A côté de cette brillante comédienne débutante, le cinéaste peut compter sur des interprètes chevronnés : Muriel Robin (Josiane), Pio Marmaï (Loïc), François Civil (Yann) et l’incontournable Denis Podalydès (voir aussi ci-dessous), épatant en père coincé mais fondamentalement tendre qui finira par réussir à dire « Je t’aime » à son Elise… En Corps a sans doute un petit côté trop bon, trop généreux, trop beau, trop sympa mais avouons que ça fait du bien de se glisser aussi dans ce genre de feelgood film !
POLITIQUE.- Evidemment, c’est un film qui tombe à pic à quelques encablures de l’élection présidentielle… Car nous voilà introduit dans le saint des saints.
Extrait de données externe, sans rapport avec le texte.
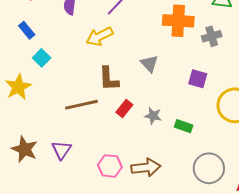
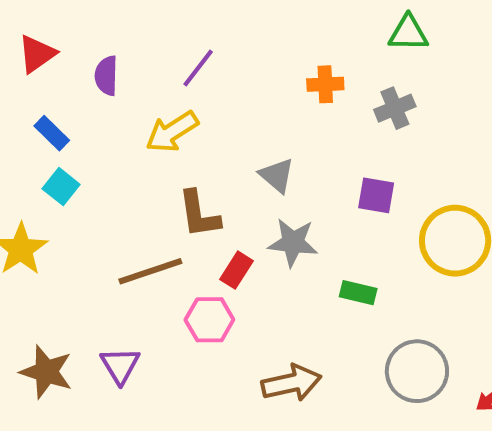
orange cross: (178, 21) -> (325, 84), size x0.6
blue rectangle: (27, 30) -> (52, 133), moved
gray star: (153, 116) -> (293, 243), moved, size x1.4
pink hexagon: (110, 166) -> (209, 320), moved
Un palais de l’Elysée qui apparaît d’emblée très funèbre. La vie semble s’être échappée des lieux et les vagues personnes qui y déambulent ressemblent à de sombres fantômes. Il est vrai que l’heure est à la crise. Elisabeth de Raincy, la présidente de la République, a décidé de se retirer de la vie politique. Mais, à trois jours du premier tour de l’élection, elle apprend par Franck L’Herbier, son secrétaire général, qu’un scandale venant de l’étranger va, à travers les réseaux sociaux, éclabousser Luc Gaucher, son successeur désigné et propulser Willem, le candidat de l’extrême-droite vers la magistrature suprême.
Comme il l’avait fait en 2015 avec Un Français, Diastème se penche à nouveau sur la montée de l’extrême-droite en France. Si Un Français traitait l’aventure de Marco, un skinhead colleur d’affiches qui tente d’abandonner la colère, la violence et la bêtise qui le rongent, cette fois le cinéaste se place du côté de la politique des institutions. Aux coups de main brutaux de Marco, succède ici une tempête feutrée mais où tous les coups semblent cependant permis. Dans une ambiance fin de règne, Le monde d’hier (France – 1h29. Dans les salles le 30 mars) se concentre sur une femme politique qui a conscience de son échec. Elle est manifestement venue au pouvoir avec des idéaux et elle va repartir avec des regrets. Doit-elle alors céder une ultime fois aux sommations de L’Herbier qui l’enjoint d’agir, notamment par des moyens de basse police, pour couper la route du palais à Willem ?
Avec pour consultants Gérard Davet et Fabrice Lhomme, journalistes au Monde et fins connaisseurs des arcanes du pouvoir, Diastème signe un « thriller » politique qui, par une atmosphère noire mais romanesque (ah, la scène où la présidente entrouvre à Willem les portes du blockhaus nucléaire !) se rapproche aussi du conte moral. D’où cependant le « peuple » paraît exclu. Il pose des questions, ainsi à quel moment peut-on décider et juger tel être inhumain et pas tel autre ?
Léa Drucker campe une présidente solitaire, blême, malade, soucieuse du mal-être de sa fille et atteinte dans ses convictions. Alban Lenoir (vu en Marco dans Un Français) est un garde du corps impassible, sans doute le personnage le plus intime de la présidente et Denis Podalydès incarne L’Herbier, un homme de l’ombre quasiment machiavélique et obsédé par la place que laissera Elisabeth de Raincy dans l’Histoire. Sa trajectoire dans Le monde d’hier (référence au roman de Zweig) est impressionnante et pathétique. A propos de Moby Dick, le roman de Melville qu’il lit, Diastème raconte une anecdote : « Un noble, juste avant d’être guillotiné, est en train de lire. On l’appelle sur l’échafaud, il pose son livre, corne la page et va se faire couper la tête. » Un geste dérisoire et magnifique. Comme la politique?